Even though Black Friday sales may have been decent, housing is still lagging. Another indicator: “the number of days since the average borrower in foreclosure last made a mortgage payment” is 492 days. The Wall Street Journal adds more about this figure:
In recent months, the number of borrowers entering severe delinquency — meaning they missed their third monthly mortgage payment — has been on the decline, falling to about 700,000 in October, according to mortgage-data provider LPS Applied Analytics. But it’s still more than double the number of foreclosure processes started.
As a result, banks are taking progressively longer to foreclose. The average borrower in the foreclosure process hadn’t made a payment in 492 days as of the end of October, according to LPS. That compares to 382 days a year ago and a low of 244 days in August 2007…
Speeding up the process won’t be easy, as demonstrated by the banks’ continuing legal troubles related to robo-signers, bank employees who signed foreclosure affidavits without properly checking the required loan documentation.
Millions of Americans still are paying their mortgages even though they owe more than their homes are worth.
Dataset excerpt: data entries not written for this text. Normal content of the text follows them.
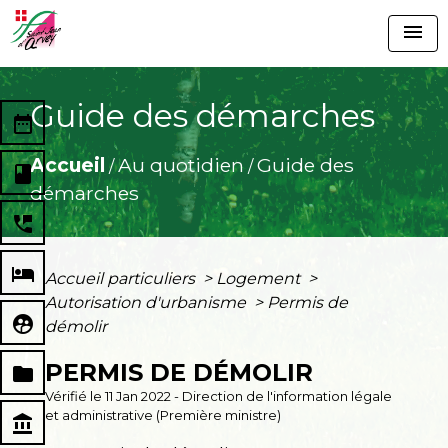
menu
Guide des démarches
date_range
Accueil
Au quotidien
Guide des
/
/
book
démarches
perm_phone_msg
local_hotel
Accueil particuliers
>
Logement
>
Autorisation d'urbanisme
>
Permis de
supervised_user_circle
démolir
PERMIS DE DÉMOLIR
folder
Vérifié le 11 Jan 2022 - Direction de l'information légale
et administrative (Première ministre)
account_balance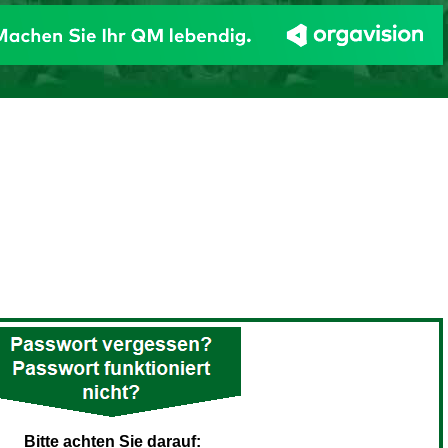
Bitte achten Sie darauf: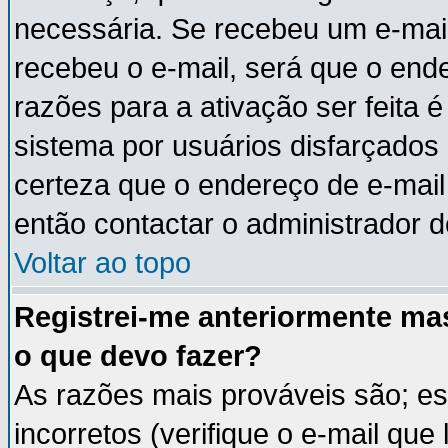
necessária. Se recebeu um e-mail
recebeu o e-mail, será que o end
razões para a ativação ser feita 
sistema por usuários disfarçados
certeza que o endereço de e-mail 
então contactar o administrador d
Voltar ao topo
Registrei-me anteriormente ma
o que devo fazer?
As razões mais prováveis são; e
incorretos (verifique o e-mail que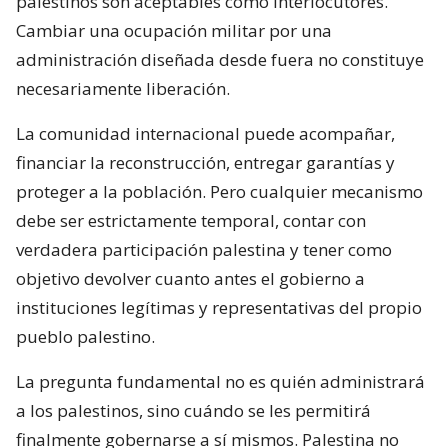
palestinos son aceptables como interlocutores.
Cambiar una ocupación militar por una
administración diseñada desde fuera no constituye
necesariamente liberación.
La comunidad internacional puede acompañar,
financiar la reconstrucción, entregar garantías y
proteger a la población. Pero cualquier mecanismo
debe ser estrictamente temporal, contar con
verdadera participación palestina y tener como
objetivo devolver cuanto antes el gobierno a
instituciones legítimas y representativas del propio
pueblo palestino.
La pregunta fundamental no es quién administrará
a los palestinos, sino cuándo se les permitirá
finalmente gobernarse a sí mismos. Palestina no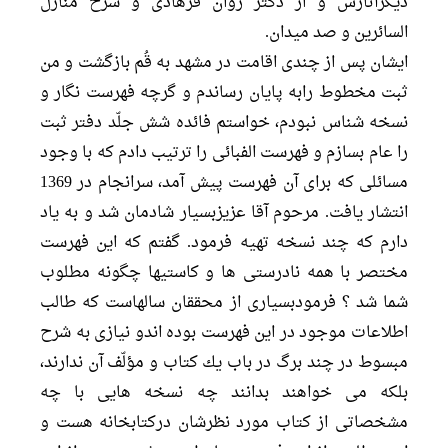
ديگرآثارش و از دكتر روان فرهادى و شرح منازل
السائرين و صد ميدان.
ايشان پس از چندى اقامت در مشهد به قُم بازگشت و من
ثبت مخطوط رابه پايان رساندم و گرچه فهرست نگار و
نسخه شناس نبودم، خواستم فائده شش جلّد دفتر ثبت
را عام بسازم و فهرست الفبائى را ترتيب دادم كه با وجود
مسائلى كه براى آن فهرست پيش آمد، سرانجام در 1369
انتشار يافت. مرحوم آقا عزيزبسيار شادمان شد و به ياد
دارم كه چند نسخه تهيه فرمود. گفتم كه اين فهرست
مختصر با همه نادرستى ها و كاستيها چگونه مطلوب
شما شد ؟ فرمودبسيارى از محققان سالهاست كه طالب
اطلاعات موجود در اين فهرست بوده اندو نيازى به شرح
مبسوط در چند برگ در باب يك كتاب و مؤلّف آن ندارند،
بلكه مى خواهند بدانند چه نسخه هايى با چه
مشخصاتى از كتاب مورد نظرشان دركتابخانه هست و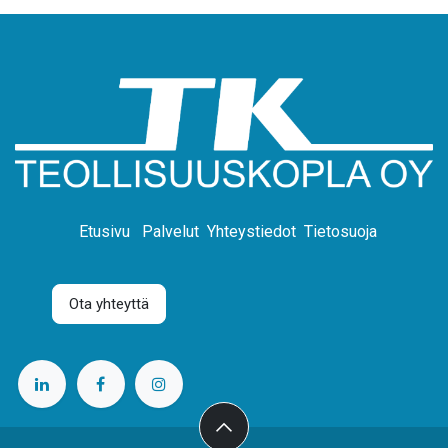
Etusivu
Palvelut
Yhteystiedot
Tietosuoja
Ota yhteyttä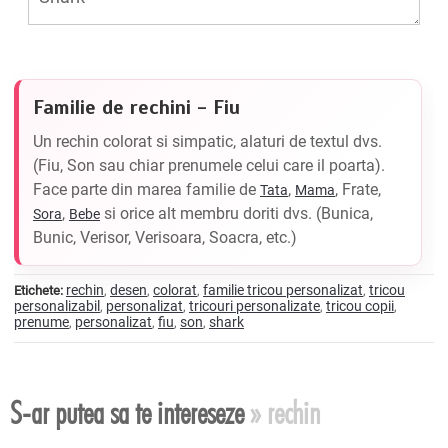
Familie de rechini - Fiu
Un rechin colorat si simpatic, alaturi de textul dvs.
(Fiu, Son sau chiar prenumele celui care il poarta).
Face parte din marea familie de
,
, Frate,
Tata
Mama
,
si orice alt membru doriti dvs. (Bunica,
Sora
Bebe
Bunic, Verisor, Verisoara, Soacra, etc.)
rechin
desen
colorat
familie tricou personalizat
tricou
Etichete:
,
,
,
,
personalizabil
personalizat
tricouri personalizate
tricou copii
,
,
,
,
prenume
personalizat
fiu
son
shark
,
,
,
,
S-ar putea sa te intereseze
» rechin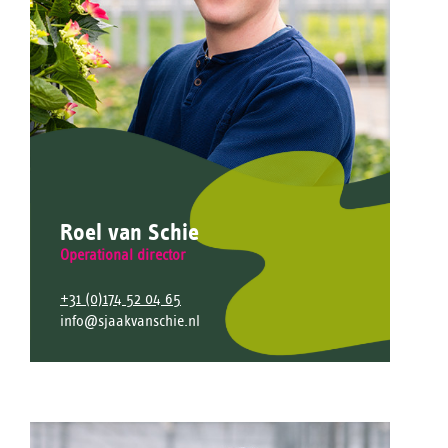
Roel van Schie
Operational director
+31 (0)174 52 04 65
info@sjaakvanschie.nl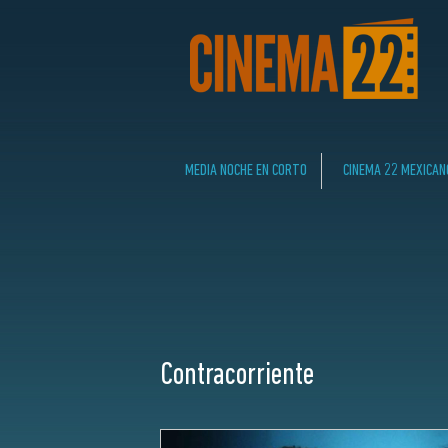
MEDIA NOCHE EN CORTO
CINEMA 22 MEXICAN
Contracorriente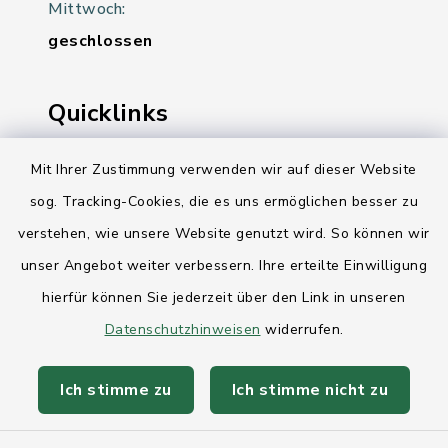
Mittwoch:
geschlossen
Quicklinks
Ihre Behördennummer 115
Mit Ihrer Zustimmung verwenden wir auf dieser Website
sog. Tracking-Cookies, die es uns ermöglichen besser zu
Landesregierung Schleswig-Holstein
verstehen, wie unsere Website genutzt wird. So können wir
Kreis Rendsburg-Eckernförde
unser Angebot weiter verbessern. Ihre erteilte Einwilligung
AktivRegion Mittelholstein
hierfür können Sie jederzeit über den Link in unseren
Datenschutzhinweisen
widerrufen.
Ich stimme zu
Ich stimme nicht zu
Kontakt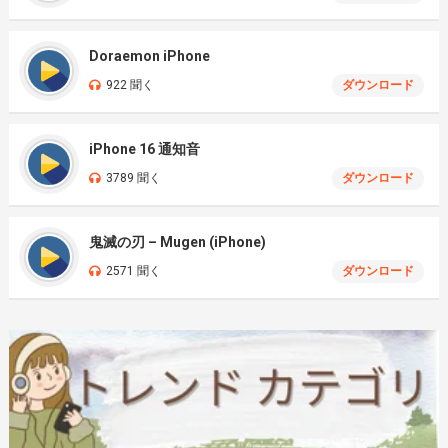
Doraemon iPhone
922 聞く
ダウンロード
iPhone 16 通知音
3789 聞く
ダウンロード
鬼滅の刃 – Mugen (iPhone)
2571 聞く
ダウンロード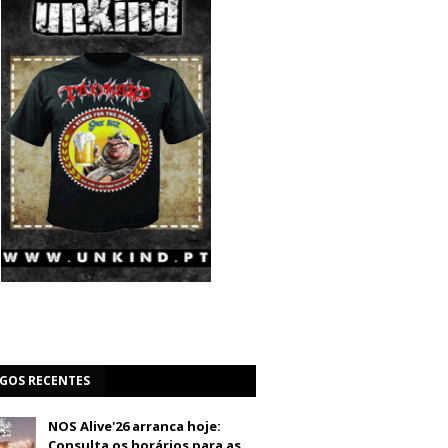
IGOS RECENTES
NOS Alive'26 arranca hoje:
Consulta os horários para as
The more banks’ backlog grows, the more likely they are to join it, adding to the already giant pile of foreclosures weighing on the housing market.
In my mind, one of the issues is that we don’t really know the true state of the housing market until all of these foreclosures go through. And if the average length is more than a year, it is going to take a long time to get all of these through the system, let alone deal with new foreclosures.
I wonder if the length of foreclosure differs by location. In areas that were hard hit by foreclosures, like Las Vegas or parts of California, are the banks ahead or behind in regard to these 492 days? Are there areas of the country where it is in the banks’ interest to slow down the foreclosure process because they can’t really do anything with the houses anyway?